The house of Albert Wallace and original Lodge for the Rochester Elks, located on South Main Street, where Bank of America is now.
Rochester Elks and boxes they packed for GIs during World War II. Back row, from left are George Nadeau, Georgie Hayes, Pete Lachapelle, Norman Hayes, Bert Bryant. Seated on left Mayor Walter Wood, right Mayor John Shaw.
Article by Martha Fowler
ROCHESTER, NH — Four members of the Wallace family, owners of the large Wallace Shoe Shop on South Main Street, built fine homes within easy walking distance of their factory. The only one remaining is the St. Charles Children's Home on Grant Street.
Albert Wallace was the oldest son of Ebenezer G. Wallace, who with his twin brother, Edwin, founded Wallace Shoe. After graduating from Dartmouth College in 1877, Albert joined the family manufacturing business. A wealthy man he was also involved in other large business enterprises in manufacturing, banking and railroads. Around 1896 he built a 20 room house with a circular front porch, third floor cupolas and a turret on South Main Street. His beautiful residence was noted for its conservatory and artistic and well kept grounds.
Albert died in 1916. In 1926 the local Elks Lodge purchased the estate for their use. The $25,000 price was paid with bonds due over a term of years. Eighty-five percent of the membership subscribed in varying amounts.
The house had been kept in top notch condition so very little needed to be done to it. Downstairs the Elks had their main reception and living rooms. Upstairs were a billiard room, library and radio room, and a ladies room. Ten bedrooms were for the use of traveling Elks and their wives. A steward and his wife were in attendance at all times to take care of the house and serve some meals.
Plans included having a dance floor in the former carriage house/garage to hold smaller social events there to save on renting the Opera House for their functions. One of their biggest events, their annual Elks Charity Ball, was a leading event at the Opera House for years.
Rochester Lodge Number 1393 of the Benevolent and Protective Order of Elks was instituted on June 9, 1920. Previously members had been affiliated with the Dover lodge. In a meeting at the Odd Fellows Hall opening ceremonies were followed by an elaborate banquet with grapefruit, saltines, chicken gumbo soup, fried brook trout, Parisian potatoes, lobster Newburg en coquille, fillet of beef larded, mushroom sauce, mashed potatoes, golden wax beans, Waldorf salad with mayonnaise dressing, Parker House rolls, celery, olives, harlequin ice cream, assorted cakes, Roquefort cheese, crackers, café noire and cigarettes.

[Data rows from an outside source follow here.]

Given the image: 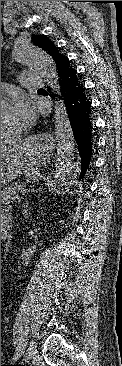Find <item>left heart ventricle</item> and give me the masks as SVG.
<instances>
[{
  "label": "left heart ventricle",
  "mask_w": 122,
  "mask_h": 366,
  "mask_svg": "<svg viewBox=\"0 0 122 366\" xmlns=\"http://www.w3.org/2000/svg\"><path fill=\"white\" fill-rule=\"evenodd\" d=\"M19 120L14 110V103L1 107V138L16 136Z\"/></svg>",
  "instance_id": "b2bd125f"
}]
</instances>
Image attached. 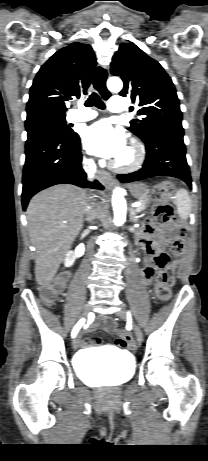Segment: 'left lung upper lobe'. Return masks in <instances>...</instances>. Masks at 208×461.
I'll use <instances>...</instances> for the list:
<instances>
[{
    "mask_svg": "<svg viewBox=\"0 0 208 461\" xmlns=\"http://www.w3.org/2000/svg\"><path fill=\"white\" fill-rule=\"evenodd\" d=\"M111 74L122 78L123 97H131L141 119L130 121L131 132L143 141L160 127L182 128V112L171 78L163 67L133 43H122L111 62ZM133 108V107H131Z\"/></svg>",
    "mask_w": 208,
    "mask_h": 461,
    "instance_id": "1",
    "label": "left lung upper lobe"
}]
</instances>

One of the Elks' first public activities was an impressive Flag Day celebration at the Opera House. As a patriotic organization the Elks lead annual Flag Day observances, including one in 1923 when the Elks marched into the Opera House to music from Rochester's Hanson American Band. Patriotic selections, readings, and a drum solo by a Civil War veteran who came down from Bristol to "wake people up a bit," were followed by a speech by the Congregational minister. He called the flag a symbol of unity and urged travel as a way to get a better perspective. He said Henry Ford had given Americans a magic key in the $400 Ford that provided unprecedented opportunity for traveling.

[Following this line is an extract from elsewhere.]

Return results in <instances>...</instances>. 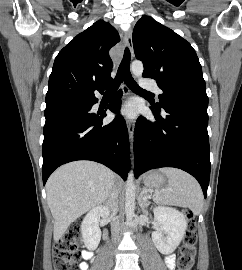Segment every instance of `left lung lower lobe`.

The Elks are strongly committed to charity. Some of their early fundraisers were highly successful Winter Carnivals held to benefit the Rochester Hospital. A fifty cent admission fee to one held at William H. Champlin's farm on Rochester Hill in 1922 paid for all activities, including transportation from downtown on barges, hayrides, sleds and trucks. In 1923 it was held at the Rochester Country Club with a wide variety of winter events, including ski races and jumps, obstacle races, toboggan runs, baseball games on snowshoes, and sled dog rides.
Around 1966 the Elks purchased land on Columbus Avenue behind their house and built their current building. The house was demolished and a contemporary two story office building with a façade of white glazed brick and plate glass windows took its place. When Community National Bank opened there in May 1968 it was called "completely modern in every respect" and featured walk-up and drive-in windows and parking for 50 cars. It has since been occupied by other banks, including Indian Head, Fleet, and currently Bank of America.